Sangeeth Cooray

Personal information
- Born: 15 March 1995 (age 31) Colombo, Sri Lanka
- Source: ESPNcricinfo, 15 December 2016

= Sangeeth Cooray =

Sri Lankan cricketer (born 1995)

Sangeeth Cooray (born 15 March 1995) is a Sri Lankan cricketer. He made his first-class debut for Saracens Sports Club in the 2015–16 Premier League Tournament on 4 December 2015.

His exploits for Colts, in both first-class and List A, have culminated with Sri Lankan Board, Emerging Players, and Sri Lanka ‘A’ inclusion in recent years.

In June 2019, he struck scores of 88 and 61 for the latter against their Indian counterparts. He was then involved with the Emerging Players Tri-Series the following month. In March 2020, he also showed his all-round prowess, bagging the wicket of Keaton Jennings during England’s tour of Sri Lanka.

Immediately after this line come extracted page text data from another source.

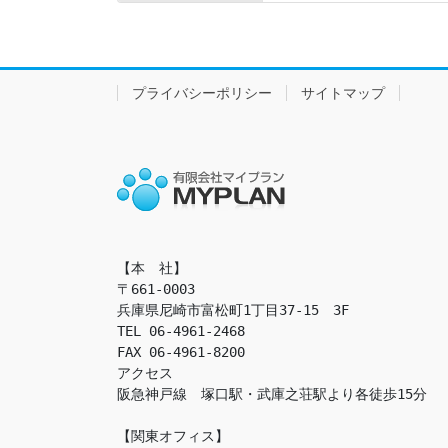
プライバシーポリシー
サイトマップ
【本　社】

〒661-0003

兵庫県尼崎市富松町1丁目37-15　3F

TEL 06-4961-2468

FAX 06-4961-8200

アクセス　

阪急神戸線　塚口駅・武庫之荘駅より各徒歩15分

【関東オフィス】
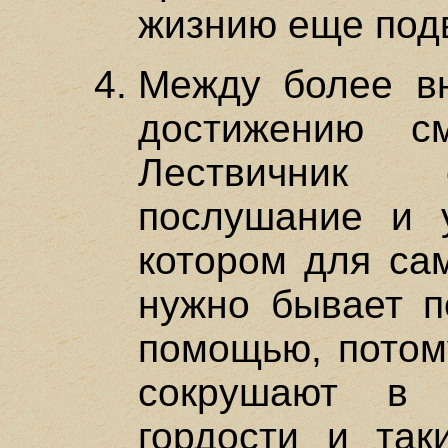
жизнию еще под
Между более в
достижению с
Лествичник 
послушание и у
котором для сам
нужно бывает п
помощью, потому
сокрушают в 
гордости и так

In March 2018, he was named in Dambulla's squad for the 2017–18 Super Four Provincial Tournament. The following month, he was also named in Dambulla's squad for the 2018 Super Provincial One Day Tournament. In August 2021, he was named in the SLC Greys team for the 2021 SLC Invitational T20 League tournament.

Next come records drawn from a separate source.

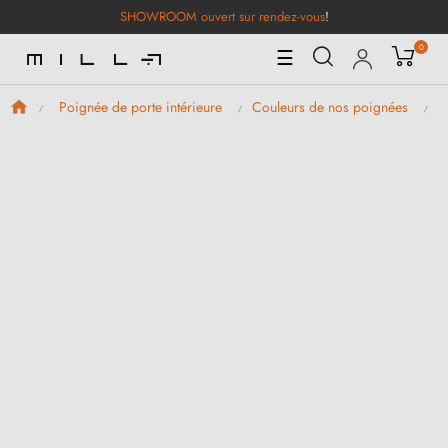
SHOWROOM ouvert sur rendez-vous
!
0
Basculer
☰
la
navigation
Poignée de porte intérieure
Couleurs de nos poignées
P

In the 2022 Major Clubs 20-Over Tournament, he scored 381 runs, including innings of 145, 100 and 64 and was named Best Batsman. He was also named Best Batsman at the 2025 Sri Lanka Cricket Awards for the Major Clubs 50-Over Tournament.

In the Nepal Premier League, Cooray represented Janakpur Bolts and received the award for Most Boundaries in a 2025 NPL qualifier match.